The appellant’s remaining assignment of error is answered by our decision in United States v. Surry, 6 M.J. 800 (A.C.M.R.1978).

The findings of guilty and the sentence are affirmed.

Judge TALIAFERRO and Judge WATKINS concur.

. The Federal Juvenile Delinquency Act was first enacted by the Act of 16 June 1938, ch. 486, 52 Stat. 765 (1938). Its evident purpose was to encourage delivery of youthful offenders to the States for juvenile proceedings in the State courts, but, to authorize, when State proceedings were impractical, the Federal district courts to conduct juvenile proceedings.

. The Uniform Code of Military Justice includes specific provisions for the delivery of offenders to civilian authorities, including State authorities. Art. 14, UCMJ, 10 U.S.C. § 814 (1976). If the Congress ever intended the Federal Juvenile Delinquency Act to apply to the armed forces, it has had ample opportunity to so provide. See, e. g., title V, Juvenile Justice and Delinquency Prevention Act of 1974, Pub.L. 93-415, 88 Stat. 1109, 1133 (1974).
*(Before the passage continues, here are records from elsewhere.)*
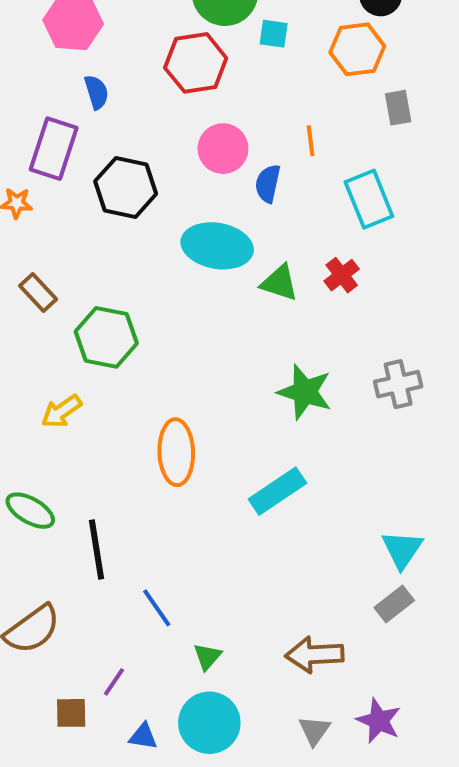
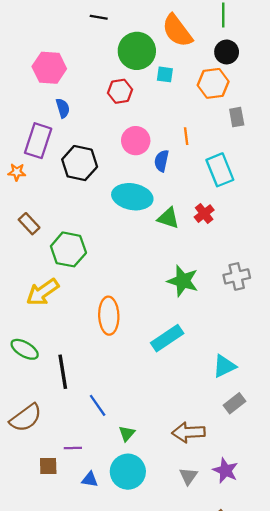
red hexagon: (196, 63) -> (120, 91), size x0.7
yellow arrow: (61, 411) -> (43, 292), size x1.4
cyan triangle: (402, 549) -> (224, 366), moved, turned 30
purple line: (114, 682) -> (73, 448), turned 54

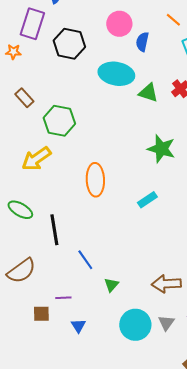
orange line: (186, 136) -> (173, 20), moved, turned -42
cyan rectangle: (167, 338) -> (147, 200), size x0.7
cyan circle: (128, 472) -> (135, 325), moved
blue triangle: (90, 479) -> (78, 326), turned 49

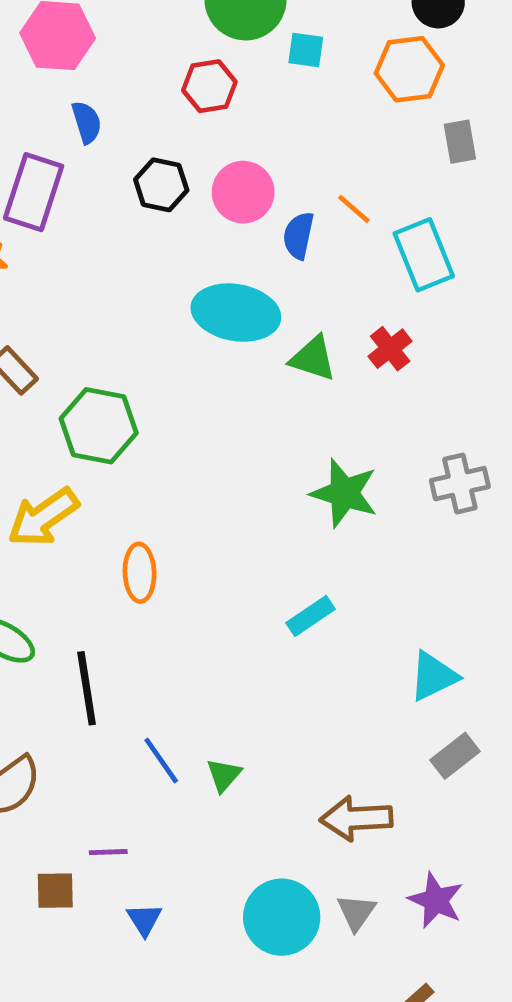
orange line: (173, 20) -> (354, 209), moved
black hexagon: (69, 44) -> (161, 185), moved, size x0.7
orange ellipse: (95, 180) -> (140, 573), moved, size x0.7
green triangle: (111, 285) -> (224, 775), moved

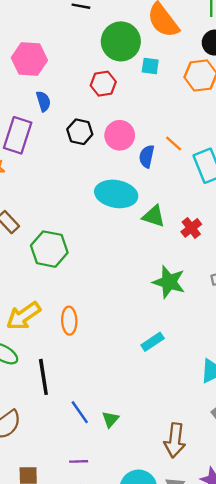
red cross: (390, 349) -> (191, 228), moved
yellow arrow: (43, 517) -> (23, 316), moved
brown arrow: (356, 818) -> (175, 440), turned -80
purple line: (108, 852) -> (79, 461), moved

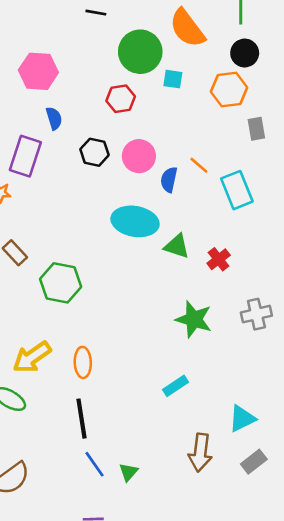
black line: (43, 377) -> (81, 419), moved
brown arrow: (175, 440) -> (200, 452), moved

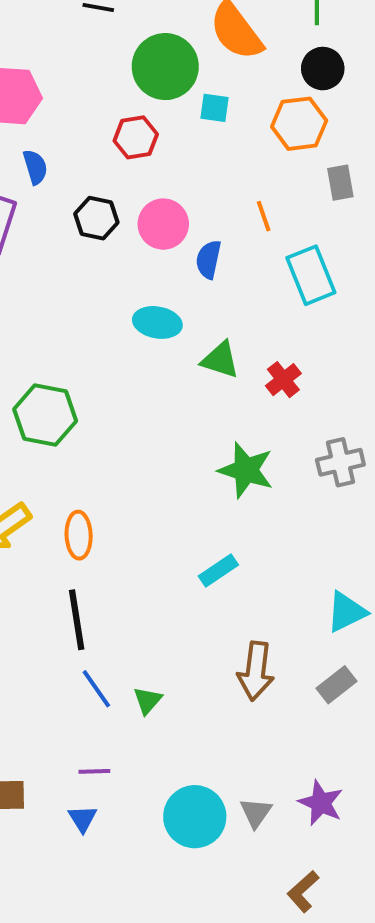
orange line: (199, 165) -> (264, 216), moved, turned 30
cyan ellipse: (135, 221) -> (157, 322), size x0.7
cyan triangle: (242, 419) -> (346, 612), moved

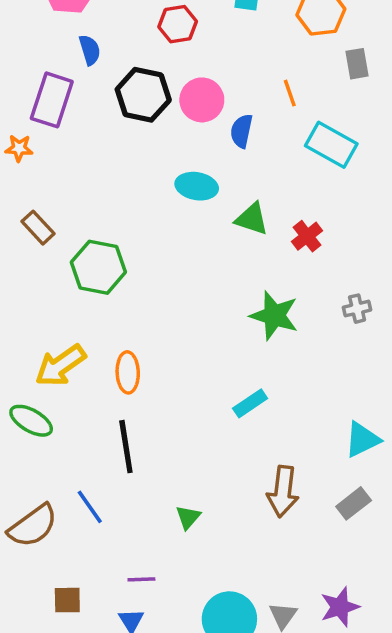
black hexagon: (96, 218) -> (143, 95), size x1.4
cyan rectangle: (311, 275) -> (331, 145), turned -39
gray cross: (340, 462) -> (357, 309), size x0.7
blue line: (96, 689) -> (90, 507), moved
purple star: (321, 803) -> (340, 607), turned 30

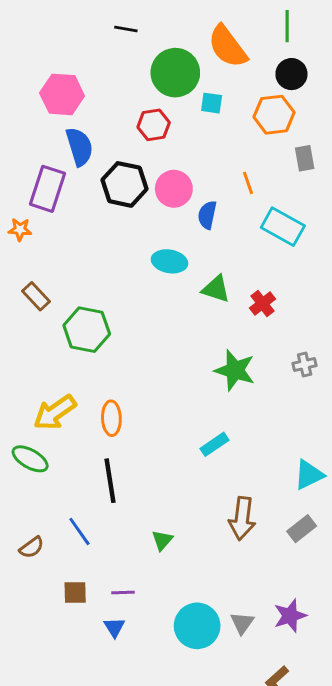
blue semicircle: (90, 50) -> (79, 147), size x1.5
brown semicircle: (33, 526) -> (32, 547), size x0.6
brown square: (67, 600) -> (75, 592), moved

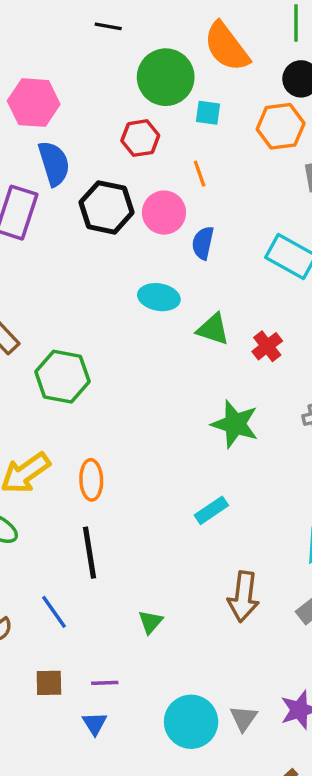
orange line: (248, 183) -> (200, 174), moved

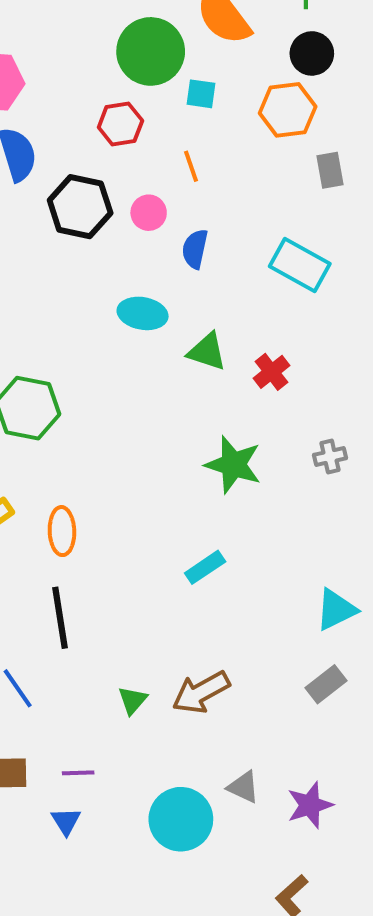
pink circle: (164, 213) -> (149, 213), size x0.7
brown arrow: (243, 597) -> (201, 692), moved, turned 54
gray triangle: (243, 718) -> (243, 787), moved, turned -40

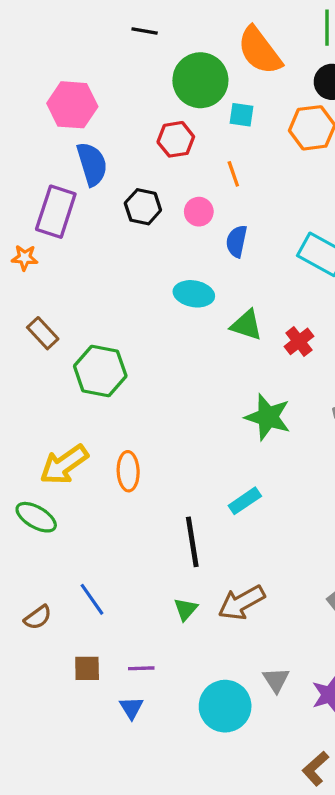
black hexagon: (80, 207) -> (143, 207), size x0.7
black line: (60, 618) -> (192, 542), moved
gray triangle: (243, 787) -> (276, 680), turned 32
. For reasons not at all clear, counsel offered the court below no citations of authority for their respective contentions.
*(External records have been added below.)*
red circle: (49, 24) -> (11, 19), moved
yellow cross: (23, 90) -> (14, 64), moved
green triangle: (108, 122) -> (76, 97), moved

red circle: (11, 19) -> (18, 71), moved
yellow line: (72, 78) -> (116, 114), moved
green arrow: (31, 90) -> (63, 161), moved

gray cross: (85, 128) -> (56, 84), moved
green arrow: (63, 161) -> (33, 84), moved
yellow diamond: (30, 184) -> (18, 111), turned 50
. The purpose of the Federal Youth Corrections Act, as described by its framers, is as follows:

The proposed legislation is designed to make available for the discretionary use of the Federal judges a system for the sentencing and treatment of persons under the age of 22 years who have been convicted of crime in the United States courts that will promote the rehabilitation of those who in the opinion of the sentencing judge show promise of becoming useful citizens, and so will avoid the degenerative and needless transformation of many of these young persons into habitual criminals. It proposes to do this by reorganizing and enlarging the existing Board of Parole and establishing within it a Youth Correction Division which, in coordination with the Bureau of Prisons . . . will be empowered to provide for the youthful offenders committed to it by the courts a system of analysis, treatment, and release that will cure rather than accentuate the anti-social tendencies that have led to the commission of crime.
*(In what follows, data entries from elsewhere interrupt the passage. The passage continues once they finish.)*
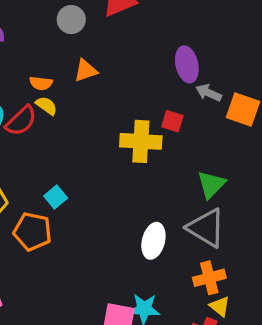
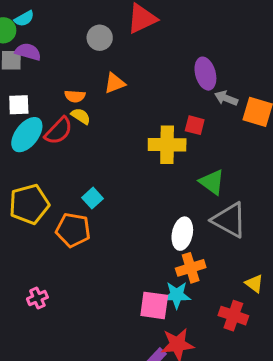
green triangle: (211, 184) -> (212, 182), moved, turned -36
orange cross: (209, 278) -> (191, 268), moved
yellow triangle: (220, 306) -> (254, 284), moved

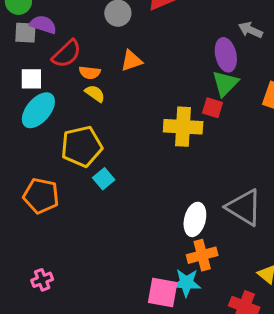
gray arrow: (226, 98) -> (251, 30), moved
red semicircle: (59, 131) -> (67, 54), moved
green triangle: (212, 182) -> (225, 83), moved, turned 36
yellow pentagon: (29, 204) -> (82, 146), moved
orange pentagon: (73, 230) -> (41, 196), moved

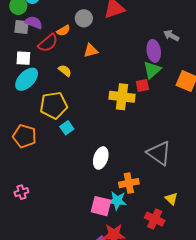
orange semicircle: (90, 73) -> (63, 31), moved, turned -40
red square: (212, 108) -> (142, 85), turned -32
white ellipse: (195, 219) -> (101, 158), moved

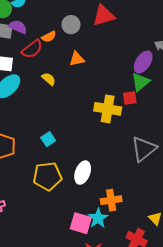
purple ellipse: (154, 51) -> (143, 62), turned 40
yellow pentagon: (54, 105) -> (47, 176), moved
gray triangle: (159, 153) -> (144, 149), moved, turned 44
cyan star: (117, 201) -> (98, 218), turned 30

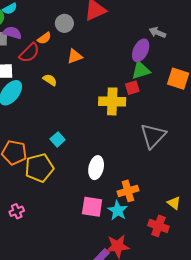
green triangle: (141, 82) -> (141, 70), turned 30
yellow pentagon: (47, 176) -> (39, 168), moved
pink square: (81, 223) -> (92, 207), moved

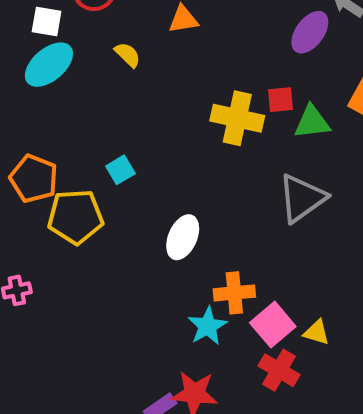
green triangle: (141, 70) -> (312, 122), moved
yellow triangle: (174, 203) -> (317, 332), turned -32
pink square: (92, 207) -> (273, 325), moved, turned 30

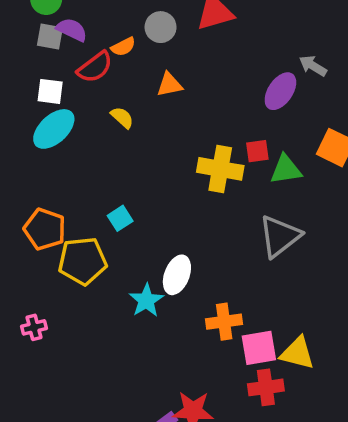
pink square: (273, 325) -> (259, 348), turned 33
cyan star: (208, 326) -> (146, 300), moved
yellow triangle: (317, 332) -> (297, 353), size x1.5
red cross: (279, 370) -> (266, 387), turned -36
H.R.Rep. No. 2979, 81st Cong., 1st Sess. (1950), reprinted in [1950] U.S.Code Cong. Service, p. 3983.

. The appellant has moved that we take judicial notice of particular data available in the office of the clerk of this Court concerning the relative number of youthful offenders among the persons tried by Army courts. In view of our holding, we deny the motion.